**TASK GOAL**
Below is a listing with pictures in it; transcribe exactly the lines from the one that has "LATEST EDITION" through the one that has "Pakistani authorities and", and omit those pictures.

┌─ EXERCISE INPUT

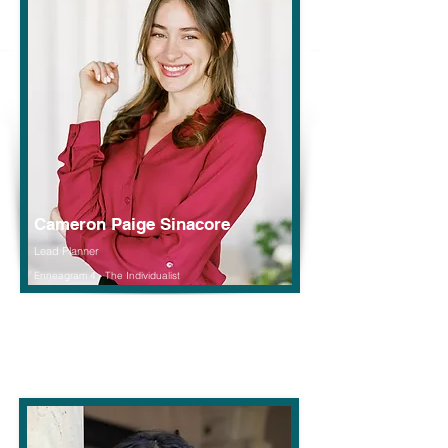
Cameron Paige Sinacore
Lead Planner
Enneagram 4 - The Individualist
Read More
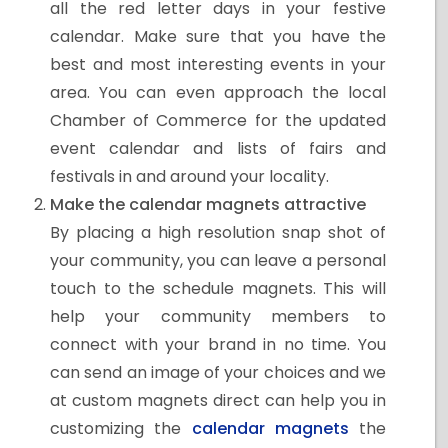
all the red letter days in your festive
calendar. Make sure that you have the
best and most interesting events in your
area. You can even approach the local
Chamber of Commerce for the updated
event calendar and lists of fairs and
festivals in and around your locality.
Make the calendar magnets attractive
By placing a high resolution snap shot of
your community, you can leave a personal
touch to the schedule magnets. This will
help your community members to
connect with your brand in no time. You
can send an image of your choices and we
at custom magnets direct can help you in
customizing the
calendar magnets
the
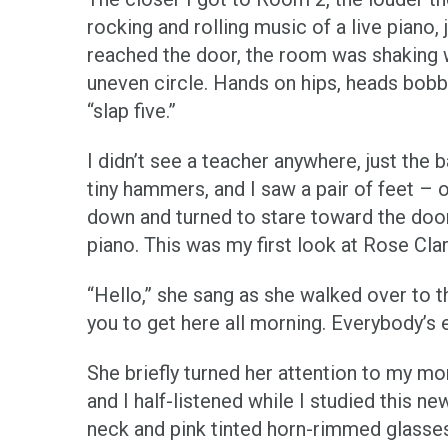
rocking and rolling music of a live piano,
reached the door, the room was shaking wi
uneven circle. Hands on hips, heads bob
“slap five.”
I didn’t see a teacher anywhere, just the
tiny hammers, and I saw a pair of feet – 
down and turned to stare toward the doo
piano. This was my first look at Rose Cla
“Hello,” she sang as she walked over to 
you to get here all morning. Everybody’s
She briefly turned her attention to my 
and I half-listened while I studied this
neck and pink tinted horn-rimmed glasses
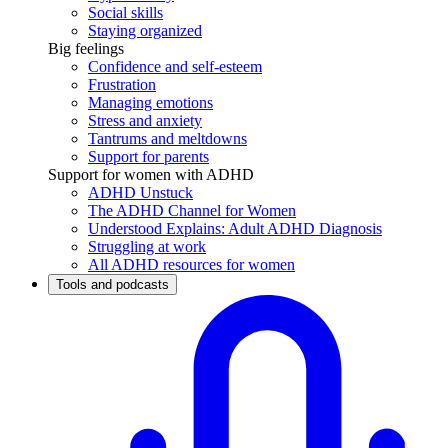
Social skills
Staying organized
Big feelings
Confidence and self-esteem
Frustration
Managing emotions
Stress and anxiety
Tantrums and meltdowns
Support for parents
Support for women with ADHD
ADHD Unstuck
The ADHD Channel for Women
Understood Explains: Adult ADHD Diagnosis
Struggling at work
All ADHD resources for women
Tools and podcasts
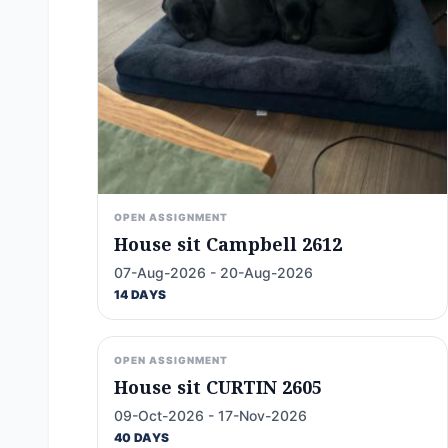
OPEN ASSIGNMENT
House sit Campbell 2612
07-Aug-2026 - 20-Aug-2026
14 DAYS
OPEN ASSIGNMENT
House sit CURTIN 2605
09-Oct-2026 - 17-Nov-2026
40 DAYS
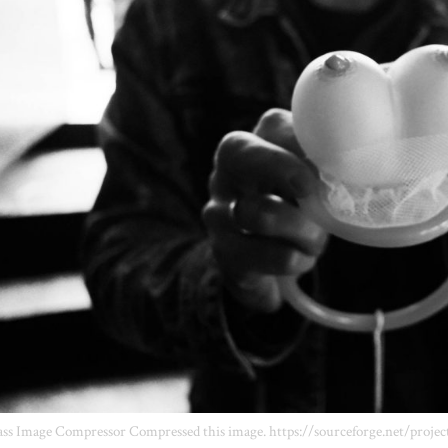
ss Image Compressor Compressed this image. https://sourceforge.net/projec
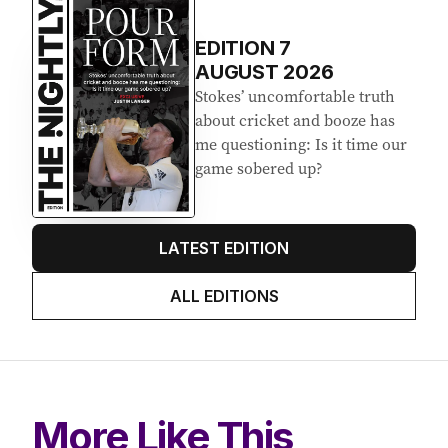
EDITION
7
AUGUST 2026
Stokes’ uncomfortable truth
about cricket and booze has
me questioning: Is it time our
game sobered up?
LATEST EDITION
ALL EDITIONS
More Like This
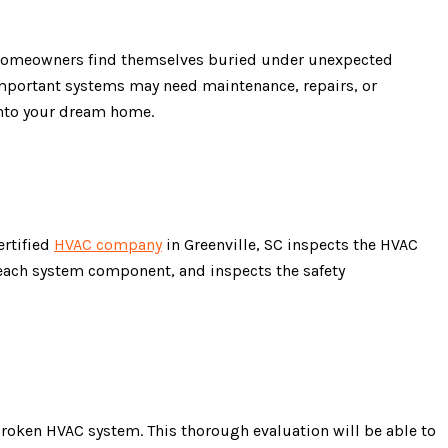
en, homeowners find themselves buried under unexpected
important systems may need maintenance, repairs, or
into your dream home.
ertified
HVAC company
in Greenville, SC inspects the HVAC
 each system component, and inspects the safety
broken HVAC system. This thorough evaluation will be able to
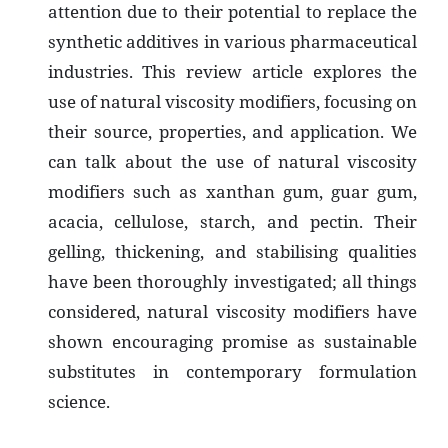
attention due to their potential to replace the
synthetic additives in various pharmaceutical
industries. This review article explores the
use of natural viscosity modifiers, focusing on
their source, properties, and application. We
can talk about the use of natural viscosity
modifiers such as xanthan gum, guar gum,
acacia, cellulose, starch, and pectin. Their
gelling, thickening, and stabilising qualities
have been thoroughly investigated; all things
considered, natural viscosity modifiers have
shown encouraging promise as sustainable
substitutes in contemporary formulation
science.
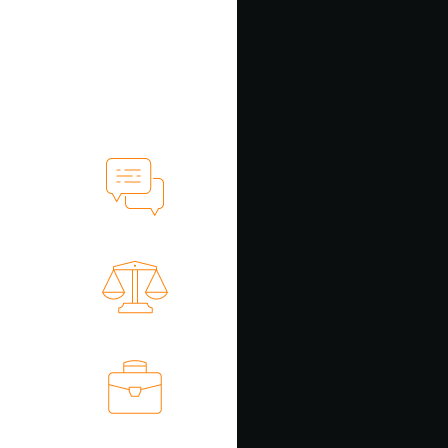
ollection
recovery)
ollection
ecovery)
ervicing
ortfolios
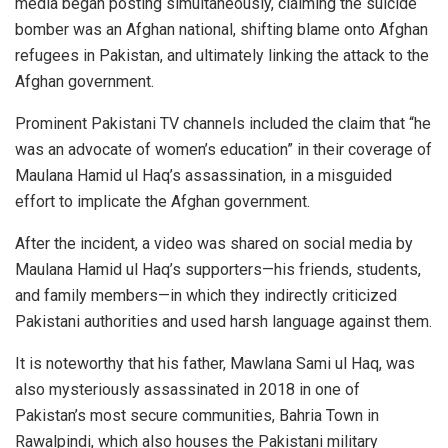
media began posting simultaneously, claiming the suicide
bomber was an Afghan national, shifting blame onto Afghan
refugees in Pakistan, and ultimately linking the attack to the
Afghan government.
Prominent Pakistani TV channels included the claim that “he
was an advocate of women’s education” in their coverage of
Maulana Hamid ul Haq’s assassination, in a misguided
effort to implicate the Afghan government.
After the incident, a video was shared on social media by
Maulana Hamid ul Haq’s supporters—his friends, students,
and family members—in which they indirectly criticized
Pakistani authorities and used harsh language against them.
It is noteworthy that his father, Mawlana Sami ul Haq, was
also mysteriously assassinated in 2018 in one of
Pakistan’s most secure communities, Bahria Town in
Rawalpindi, which also houses the Pakistani military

└─

**RESPONSE**
LATEST EDITION
ALL EDITIONS
More Like This
en, homeowners find themselves buried under unexpected
important systems may need maintenance, repairs, or
into your dream home.
ertified
HVAC company
in Greenville, SC inspects the HVAC
 each system component, and inspects the safety
broken HVAC system. This thorough evaluation will be able to
attention due to their potential to replace the
synthetic additives in various pharmaceutical
industries. This review article explores the
use of natural viscosity modifiers, focusing on
their source, properties, and application. We
can talk about the use of natural viscosity
modifiers such as xanthan gum, guar gum,
acacia, cellulose, starch, and pectin. Their
gelling, thickening, and stabilising qualities
have been thoroughly investigated; all things
considered, natural viscosity modifiers have
shown encouraging promise as sustainable
substitutes in contemporary formulation
science.
ollection
recovery)
ollection
ecovery)
ervicing
ortfolios
media began posting simultaneously, claiming the suicide
bomber was an Afghan national, shifting blame onto Afghan
refugees in Pakistan, and ultimately linking the attack to the
Afghan government.
Prominent Pakistani TV channels included the claim that “he
was an advocate of women’s education” in their coverage of
Maulana Hamid ul Haq’s assassination, in a misguided
effort to implicate the Afghan government.
After the incident, a video was shared on social media by
Maulana Hamid ul Haq’s supporters—his friends, students,
and family members—in which they indirectly criticized
Pakistani authorities and used harsh language against them.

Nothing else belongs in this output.